When a flexible ureteroscope is being used, a ureteral access sheath can be placed early on to facilitate multiple insertions of the ureteroscope and limit the trauma associated with each passage. These sheaths also facilitate drainage of irrigation fluid, therefore permitting more frequent flushing of stone fragments and other debris created during lithotripsy procedures. Many different sheaths are available with a wide range of diameters and lengths. A ureteral access sheath is introduced over a wire. A tapered inner obturator in its lumen facilitates its passage through the ureter and helps dilate narrowed regions that would otherwise be difficult to traverse. Once the sheath is in position, the inner obturator and guide wire are removed. The ureteroscope can then be deployed through the sheath lumen. At the end of the procedure, the sheath is removed under direct vision.

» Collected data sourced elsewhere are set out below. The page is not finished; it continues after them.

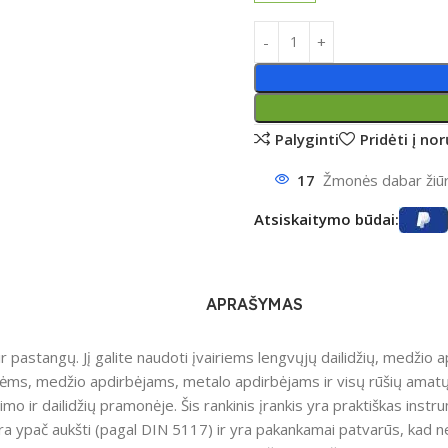
Palyginti
Pridėti į no
ntumėte
17
Žmonės dabar žiūri
Atsiskaitymo būdai:
APRAŠYMAS
 pastangų. Jį galite naudoti įvairiems lengvųjų dailidžių, medžio 
ilidėms, medžio apdirbėjams, metalo apdirbėjams ir visų rūšių a
 ir dailidžių pramonėje. Šis rankinis įrankis yra praktiškas instr
ypač aukšti (pagal DIN 5117) ir yra pakankamai patvarūs, kad neats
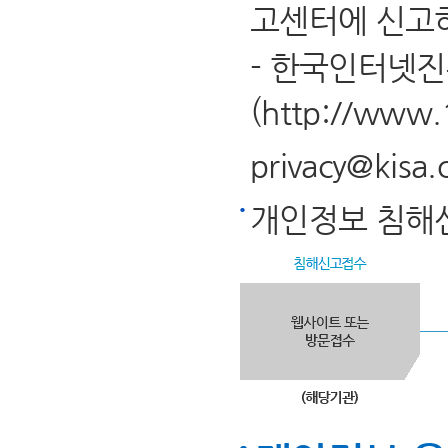
고센터에 신고하
- 한국인터넷
(
http://www.
privacy@kisa.o
개인정보 침해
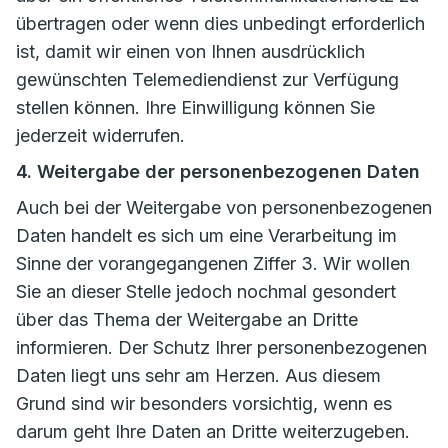
übertragen oder wenn dies unbedingt erforderlich
ist, damit wir einen von Ihnen ausdrücklich
gewünschten Telemediendienst zur Verfügung
stellen können. Ihre Einwilligung können Sie
jederzeit widerrufen.
4. Weitergabe der personenbezogenen Daten
Auch bei der Weitergabe von personenbezogenen
Daten handelt es sich um eine Verarbeitung im
Sinne der vorangegangenen Ziffer 3. Wir wollen
Sie an dieser Stelle jedoch nochmal gesondert
über das Thema der Weitergabe an Dritte
informieren. Der Schutz Ihrer personenbezogenen
Daten liegt uns sehr am Herzen. Aus diesem
Grund sind wir besonders vorsichtig, wenn es
darum geht Ihre Daten an Dritte weiterzugeben.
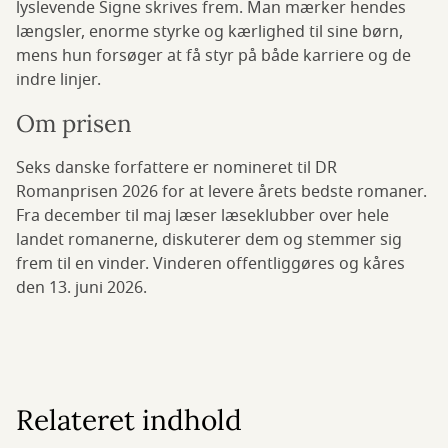
lyslevende Signe skrives frem. Man mærker hendes
længsler, enorme styrke og kærlighed til sine børn,
mens hun forsøger at få styr på både karriere og de
indre linjer.
Om prisen
Seks danske forfattere er nomineret til DR
Romanprisen 2026 for at levere årets bedste romaner.
Fra december til maj læser læseklubber over hele
landet romanerne, diskuterer dem og stemmer sig
frem til en vinder. Vinderen offentliggøres og kåres
den 13. juni 2026.
Relateret indhold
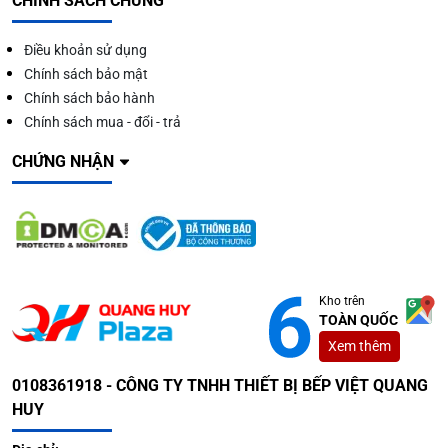
CHÍNH SÁCH CHUNG
Điều khoản sử dụng
Chính sách bảo mật
Chính sách bảo hành
Chính sách mua - đổi - trả
CHỨNG NHẬN
Kho trên
TOÀN QUỐC
Xem thêm
0108361918 - CÔNG TY TNHH THIẾT BỊ BẾP VIỆT QUANG
HUY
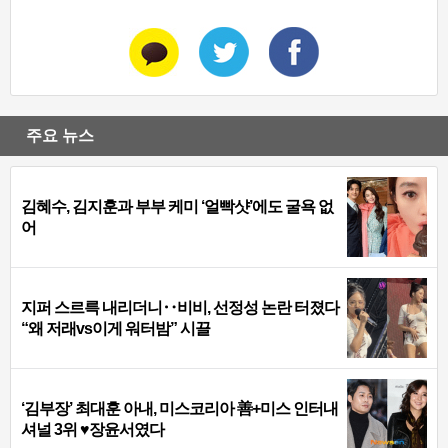
주요 뉴스
김혜수, 김지훈과 부부 케미 ‘얼빡샷’에도 굴욕 없
어
지퍼 스르륵 내리더니‥비비, 선정성 논란 터졌다
“왜 저래vs이게 워터밤” 시끌
‘김부장’ 최대훈 아내, 미스코리아 善+미스 인터내
셔널 3위 ♥장윤서였다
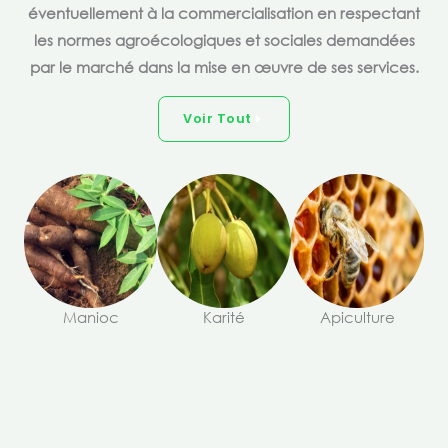
éventuellement à la commercialisation en respectant
les normes agroécologiques et sociales demandées
par le marché dans la mise en œuvre de ses services.
Voir Tout
Manioc
Karité
Apiculture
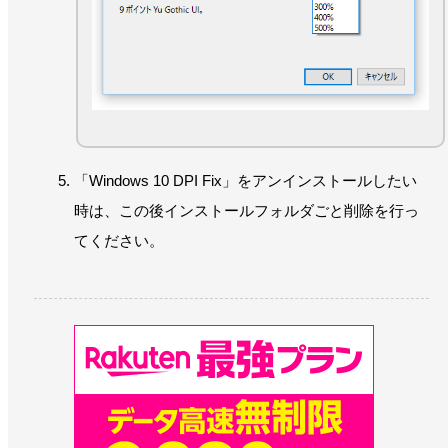
「Windows 10 DPI Fix」をアンインストールしたい
時は、この後インストールフォルダごと削除を行っ
てください。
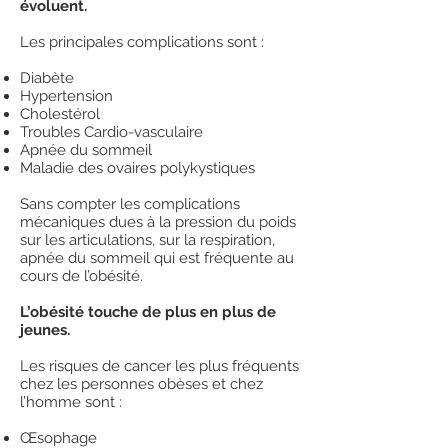
évoluent.
Les principales complications sont :
Diabète
Hypertension
Cholestérol
Troubles Cardio-vasculaire
Apnée du sommeil
Maladie des ovaires polykystiques
Sans compter les complications
mécaniques dues à la pression du poids
sur les articulations, sur la respiration,
apnée du sommeil qui est fréquente au
cours de l’obésité.
L’obésité touche de plus en plus de
jeunes.
Les risques de cancer les plus fréquents
chez les personnes obèses et chez
l’homme sont :
Œsophage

As the ureteroscope is advanced to the desired position, fluoroscopy is performed to monitor its progress in real time. Throughout the process, the urinary tract is irrigated with saline to facilitate ureteroscope passage and improve visualization. Irrigation pressure can be controlled by gravity, a compression bag, or hand-held pumps. If passage of the ureteroscope is difficult, the ureter may be dilated by passing a balloon dilator over the guide wire. Once the ureteroscope has reached the level of interest, various instruments can be introduced into the working channel to perform a diagnostic (e.g., biopsy) or therapeutic (e.g., ablation, stone basketing) procedure.

At the end of the procedure, a ureteral stent should be deployed if a ureteral access sheath has been used because the latter is associated with a risk of mucosal injury and postoperative ureteral edema. Ureteral stents are typically biocompatible polyethylene or silicone polymer devices. Most stents have curls at their proximal and distal ends, which help anchor them in the renal pelvis and bladder. In addition, most stents have small holes along their shaft to facilitate drainage. A ureteral stent may be placed through the working channel of a rigid cystoscope, or it can be deployed over a wire using fluoroscopic guidance. A plastic tube known as a stent pusher is used to ensure that the proximal curl reaches the renal pelvis. Care must be taken not to advance the distal curl into the ureter.


Plate 10-34


When performed properly, ureteroscopy is associated with few complications. The most common complications include stent colic (discomfort from the ureteral stent), transient hematuria, and urinary tract infection. The most concerning complication is ureteral perforation. Most cases of ureteral perforation, however, successfully heal with stent deployment alone. Ureteral avulsion is a rare complication of ureteroscopy that is most often repaired using open surgical technique.



Ureteroscopy is typically performed on an outpatient basis and does not require hospital admission. At present, there is no standard protocol for postoperative follow-up. A typical evaluation to rule out residual stone disease or stricture formation may include CT scan; radiograph of the kidneys, ureter, and bladder; or renal ultrasound. If a ureteral stent is placed after an uncomplicate ureteroscopy, it is usually removed 3 to 14 days later.